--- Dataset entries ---
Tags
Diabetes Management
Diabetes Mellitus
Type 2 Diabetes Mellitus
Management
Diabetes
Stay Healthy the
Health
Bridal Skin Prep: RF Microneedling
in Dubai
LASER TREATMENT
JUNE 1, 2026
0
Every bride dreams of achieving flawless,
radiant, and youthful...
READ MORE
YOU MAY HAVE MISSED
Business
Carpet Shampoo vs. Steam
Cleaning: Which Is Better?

...

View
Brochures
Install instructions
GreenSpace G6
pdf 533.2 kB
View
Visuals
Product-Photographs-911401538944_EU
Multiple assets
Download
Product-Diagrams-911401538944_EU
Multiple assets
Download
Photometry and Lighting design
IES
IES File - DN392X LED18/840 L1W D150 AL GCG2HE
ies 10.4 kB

--- TASK DETAILS ---
Given the records above, restate word for word only the lines starting at the one with "YOU MAY HAVE MISSED" and ending at the one with "Cleaning: Which Is Better?".

--- FINISHED TASK ---
YOU MAY HAVE MISSED
Business
Carpet Shampoo vs. Steam
Cleaning: Which Is Better?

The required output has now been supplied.